04 August, 2019

Reading like a Job

Lately, I have found myself not able to read much. I am looking at more than 100 unread or half-read books in front of me. It is kind of bugging me. What I am or why people like to associate with me is because of my reading I feel. It is through reading plays, novels, philosophy etc. that I grew as a person. The poems or stories I could write was because of the reading. My behavior in the present moment is that of an athlete who after learning the basics has stopped practicing and just wants to play. The laziness has seeped in. It is scaring me, if this keeps going on I will lose whatever intelligence I have acquired. Yesterday, I was at a station and there were some amazing books at half price. I controlled myself. I put out a condition. Not another book enters the house before I have read at least 10 from the pile collecting dust in my flat.

As a kid, I loved reading stories. I absolutely loved it. It was more real to me than the films. Why I wanted to join films and not become a literary writer is something I have no answer for. One reason could have been that I felt it to be a too far fetched dream. Same goes for acting too but I tried anyway.  I have always felt writers are like magicians, the world they create stays embedded in our minds for decades or sometimes our entire life.

I will try and remember novels and their writer's names that have stayed with me, that I read in my teens or childhood.

1. Nirmala- Munshi Premchand: This book has left a big mark on me. I think I read it before I should have. I cried so much and the journey of Nirmala stays with me.

2. Around the world in 80 days - Jules Verne: This book was so fascinating. I have read it a few times after that in my twenties too. Today it is possible to travel the world in less than 8 days but those 80 days stay in my head as clear as a crystal.

3. Alice in the wonderland- Lewis Caroll : I don't remember anything about the book just that I loved reading it again and again and felt a kinship with Alice. I wanted to be Alice so bad. I guess I am still trying to be her.
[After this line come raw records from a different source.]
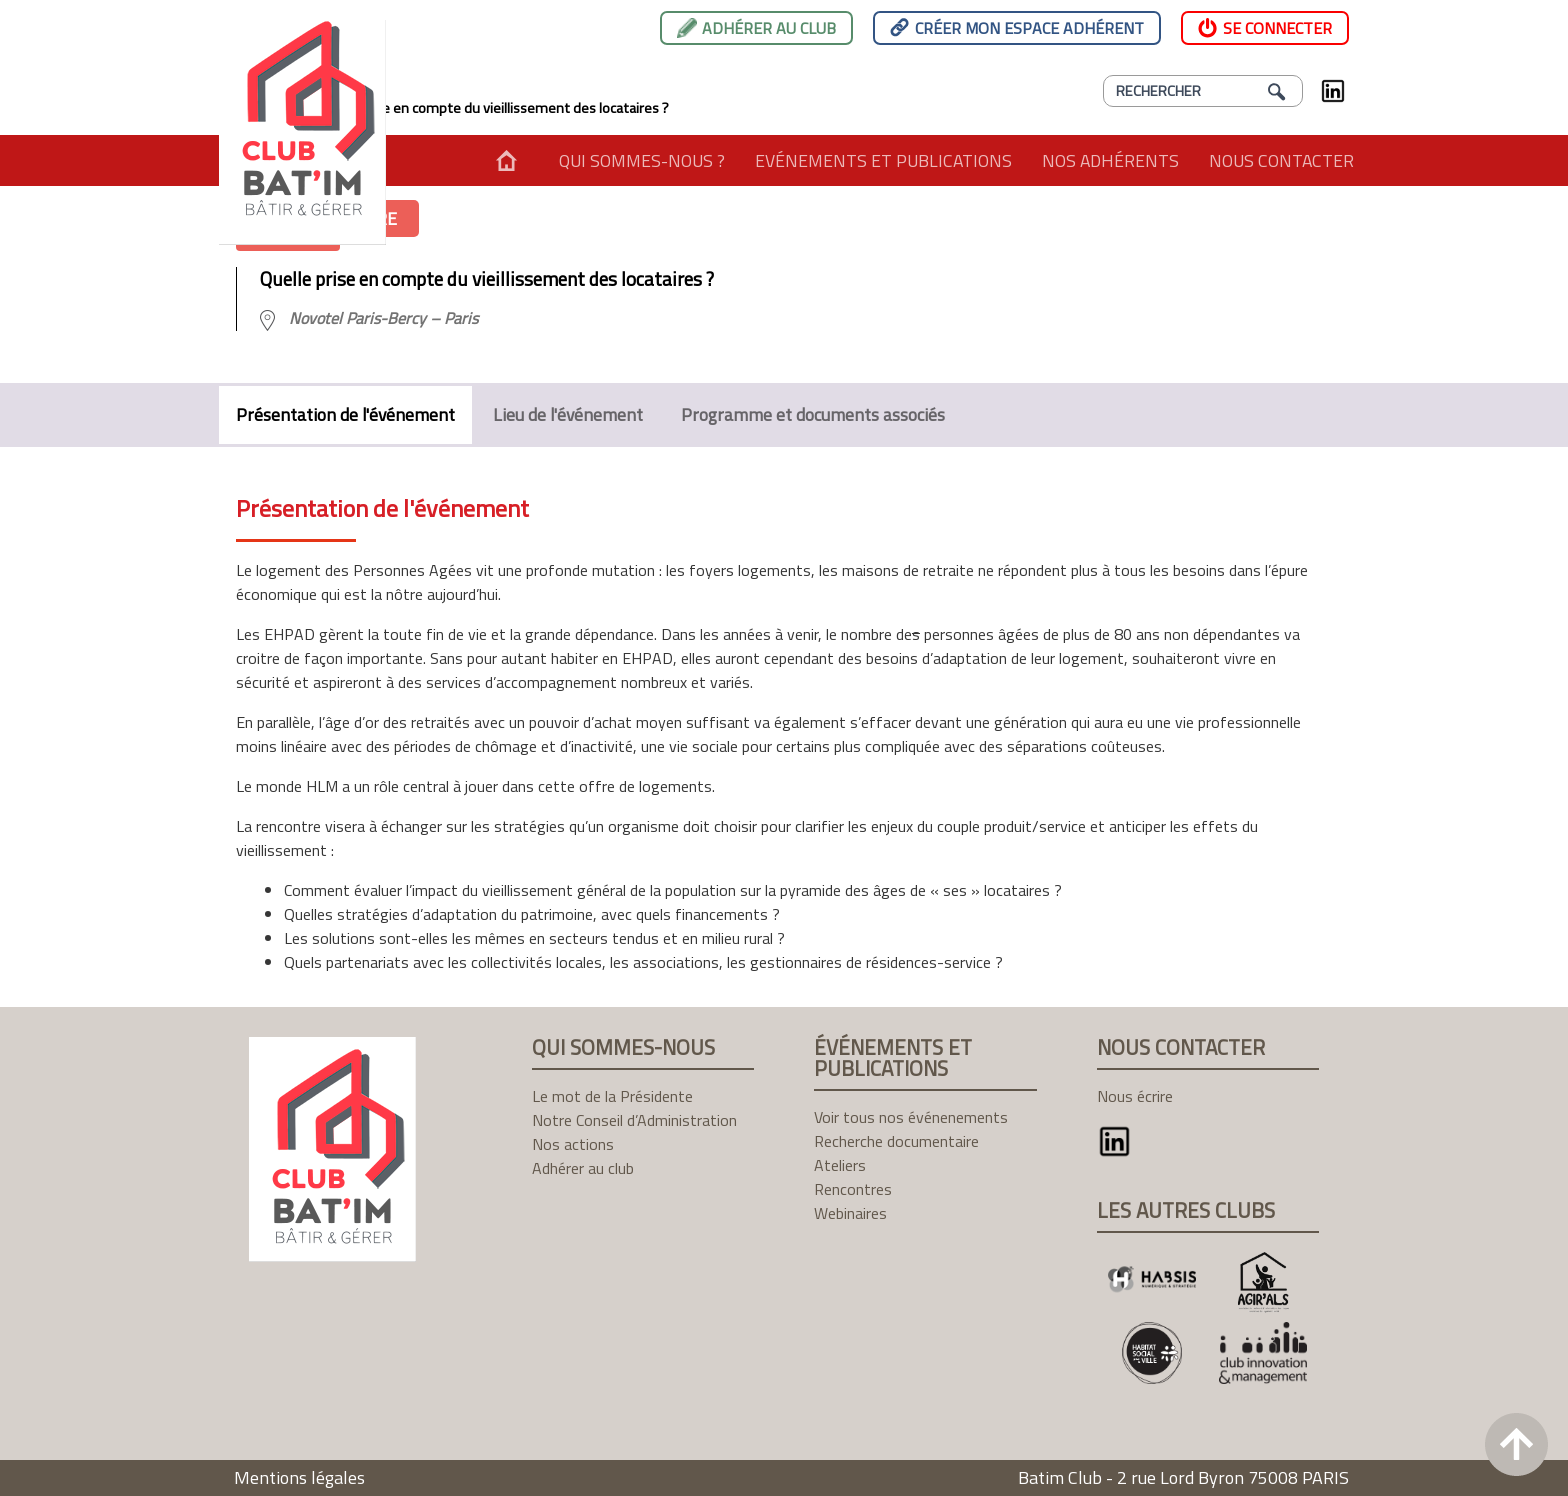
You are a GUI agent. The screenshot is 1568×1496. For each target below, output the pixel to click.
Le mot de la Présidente (612, 1096)
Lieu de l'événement (568, 414)
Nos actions (573, 1144)
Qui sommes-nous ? (642, 160)
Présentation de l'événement (345, 414)
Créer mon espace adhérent (1029, 28)
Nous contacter (1281, 160)
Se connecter (1277, 28)
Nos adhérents (1110, 160)
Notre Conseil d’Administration (634, 1120)
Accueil (506, 160)
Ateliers (840, 1165)
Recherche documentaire (896, 1141)
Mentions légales (299, 1477)
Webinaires (850, 1213)
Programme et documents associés (813, 414)
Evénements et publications (883, 160)
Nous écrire (1135, 1096)
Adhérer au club (769, 28)
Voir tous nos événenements (911, 1117)
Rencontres (853, 1189)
This is why a theatre group I started with a friend was called Mad Hatter.

4. Swami Vivekananda (Biography): My brother Niraj had gotten me this book. It was published by the trust. It was kind of a compilation of Vivekananda's writing about himself and his disciples had added things to make it a comprehensible story about his life. I absolutely adored that book. I brought it with me to Mumbai too. I lost it when I gave it to someone who never returned it.

5. Panchtantra : A collection of short stories with a lesson at the end of each story. I have read that book so many times. I brought this book along too and gave it to a friend I did plays with. He lost it and then told me, he had returned it. Liar.

Among other books that stayed are  English August, Merchant of Venice, Siddhartha- Herman Hesse, Buddha (biography - how the prince figures out the truth of the world is my favorite part), etc.

Just going back and thinking about the books I have read reminded me of the importance of reading.  It shows how books become part of your personality.

Though for the past month I have stopped watching anything after I come back home in the evening. But then something else has taken its place, talking to friends.

One incident I remember after my college completed.. I would stay alone in my flat a lot. I had quit doing theatre with people I worked with. Wanted something else in my life.. Maybe I wanted to try out films or so. But I didn't go out and meet people.  Most of the jobs I have done has come to me on it's own. I can count on my fingers the steps I have taken and the moments I stepped out and asked for work. Those are the moments that changed my life in true sense.

One quote I read somewhere that relates to this statement: If you don't make your own plans you will work for other people's plans. And Guess what they have for you in their plan.. Very little.

Stepping up is important. I am learning to do that.  Go out and take what you want. It's lying there. But you need to walk up to that thing.

So post my college. I was doing nothing. No job. No money. Nothing. As usual, I did have a lot of books at my place because I may not be a compulsive reader but I am a compulsive buyer of books. So sitting at home I felt reality guilty of doing nothing to move forward in life.  I decided one thing to be guilt-free. Because since I didn't do anything I didn't enjoy going out with friends either because of the guilt. I decided that I will read like it is my job to read. So for 3 months, I guess, a little here and there. I read for 6 hours every day and then I got some project I guess. I would read 6 hours minimum during that time and then it kind of became a habit for a few years. So what happened because of the reading was that slowly my family and friends started considering me smart.

Because they started doing that I also started believing so.

One very interesting thing happened. I went for reading of a play. I had never read before in front of so many people and also people knew I was okay not good.. But that day, when I read a few characters, everyone was blown away. They asked me if I had joined some other theatre group or did some acting workshop. Because I was hitting the mark like every time.

I thought about how the magic had happened. During my period of reading, whenever I read a play, I would try and read it out loud as much as I could. I believe over the period of many many plays. I started understanding what was expected more and more.

But I must confess today, that I have lost a lot of that charm and It can only come back through a lot of reading. Consciously, I will work to bring it back to my life and daily routine.

I shall start reading like a job, Once Again.

PS. This is an Ode to a friend who never leaves. Our Books.